Formalizing a Numerical/ML Working Group

I've been thinking about the post-#S4TF chatter. And how we might form stronger community and inter-corporate support for ML & numerical Swift features and libraries.

A couple points of note:
S4TF. The concepts around differentiable and ML Swift in the broader industry were too closely associated with the work at Google. Obviously it originated there. But after they pulled the plug (ahem... no surprise), the broader community over-associated it with Swift itself. Even though true success meant that there would be no tensorflow in S4TF at the end of the day. And that mostly held up with with the milestones of differentiability and introspection getting mainlined.
I'm super thankful for the S4TF for getting these features rolling. That said, Today our internal Swift team building libraries in numerical, introspection, and differentiable Swift is over 10 people and growing. I suspect we are not the only company building features should be rolled into canonical libraries.

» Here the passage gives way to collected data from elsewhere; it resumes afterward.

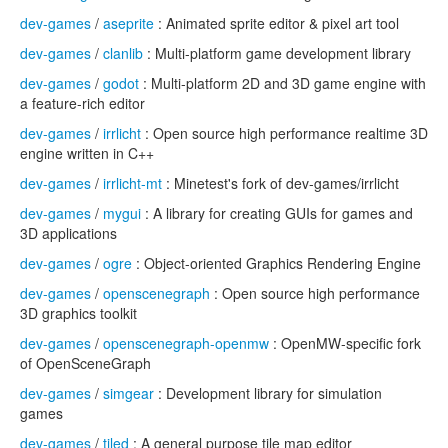
dev-games
/
aseprite
: Animated sprite editor & pixel art tool
dev-games
/
clanlib
: Multi-platform game development library
dev-games
/
godot
: Multi-platform 2D and 3D game engine with
a feature-rich editor
dev-games
/
irrlicht
: Open source high performance realtime 3D
engine written in C++
dev-games
/
irrlicht-mt
: Minetest's fork of dev-games/irrlicht
dev-games
/
mygui
: A library for creating GUIs for games and
3D applications
dev-games
/
ogre
: Object-oriented Graphics Rendering Engine
dev-games
/
openscenegraph
: Open source high performance
3D graphics toolkit
dev-games
/
openscenegraph-openmw
: OpenMW-specific fork
of OpenSceneGraph
dev-games
/
simgear
: Development library for simulation
games
dev-games
/
tiled
: A general purpose tile map editor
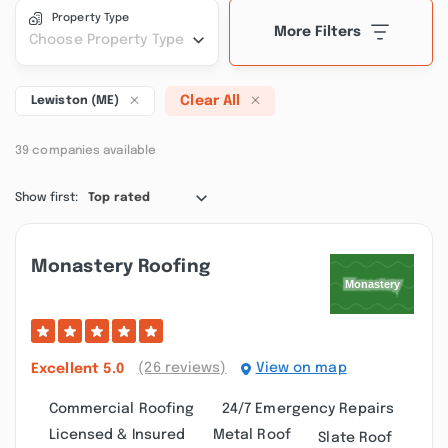
Property Type
More Filters
Choose Property Type
Clear All
Lewiston (ME)
39 companies available
Show first:
Top rated
Monastery Roofing
(26 reviews)
View on map
Excellent
5.0
Commercial Roofing
24/7 Emergency Repairs
Licensed & Insured
Metal Roof
Slate Roof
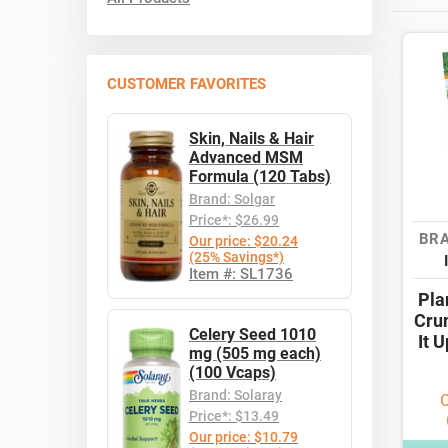
CUSTOMER FAVORITES
Skin, Nails & Hair
Advanced MSM
Formula (120 Tabs)
Brand: Solgar
Price*: $26.99
BRA
Our price: $20.24
(25% Savings*)
Item #: SL1736
Pla
Cru
Celery Seed 1010
It 
mg (505 mg each)
(100 Vcaps)
Brand: Solaray
O
Price*: $13.49
Our price: $10.79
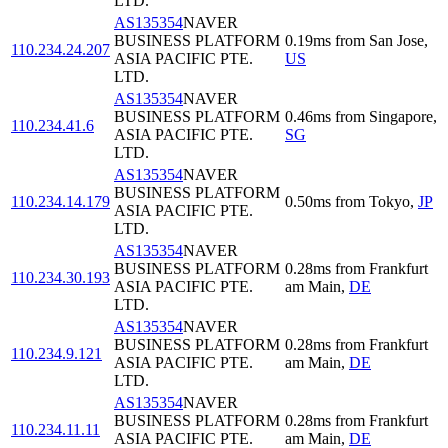
LTD.
AS135354
NAVER
BUSINESS PLATFORM
0.19
ms
from
San Jose
,
110.234.24.207
ASIA PACIFIC PTE.
US
LTD.
AS135354
NAVER
BUSINESS PLATFORM
0.46
ms
from
Singapore
,
110.234.41.6
ASIA PACIFIC PTE.
SG
LTD.
AS135354
NAVER
BUSINESS PLATFORM
110.234.14.179
0.50
ms
from
Tokyo
,
JP
ASIA PACIFIC PTE.
LTD.
AS135354
NAVER
BUSINESS PLATFORM
0.28
ms
from
Frankfurt
110.234.30.193
ASIA PACIFIC PTE.
am Main
,
DE
LTD.
AS135354
NAVER
BUSINESS PLATFORM
0.28
ms
from
Frankfurt
110.234.9.121
ASIA PACIFIC PTE.
am Main
,
DE
LTD.
AS135354
NAVER
BUSINESS PLATFORM
0.28
ms
from
Frankfurt
110.234.11.11
ASIA PACIFIC PTE.
am Main
,
DE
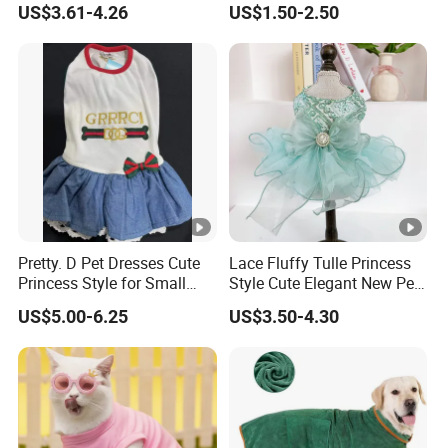
US$3.61-4.26
US$1.50-2.50
National Football Shirt
Pretty. D Pet Dresses Cute
Lace Fluffy Tulle Princess
Princess Style for Small
Style Cute Elegant New Pet
Dogs & Cats
Tutu Dress Bubble Dog
US$5.00-6.25
US$3.50-4.30
Puppy Wedding Dress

Numerical Computing. I'm a big believer that Pythons success was built around the "1-true-library approach". If you are doing numerical computing, you won't spend a week trying out packages on github... you just use numpy.

We've seen the power of "blessed libraries" over in the Server group. SwiftNIO became a standard the moment it was announced. But there a speed of development problem with the over-reliance on the core Apple team driving all these libraries too. For example the Swift Numerics library has had a bunch of interesting pull request sitting on it for a year. I assume there are other internal priorities. But externally it's not clear what the roadmap is, should be, or how to contribute.


  • Establish a ML/Numerical Working Group
  • Have that group outline a roadmap of modules, features, evolutions
  • Coordinate efforts on a set of core Swift Libraries
  • Have a review process that can move pull requests that are on roadmap, without bottlenecking behind a single contributor.

I'm curious to hear from the rest of community and the core team


@dabrahams is The Loft · GitHub still a thing?


Small correction on language that was pointed out to me. Most of the features waiting on the Numerics library aren't pull requests per se, but are waiting in the issues list.

Features in this list include DSP functions, BigInt, Numerical Analysis, ShapedArrays, Angles, etc. All great ideas, but largely stalled behind what seems like an unclear community process to get them accepted, or segmented into a suite of libraries,

This isn't to pick on Numerics per se, but it's a good study in unrealized potential. There are many libraries around this we could certainly roadmap.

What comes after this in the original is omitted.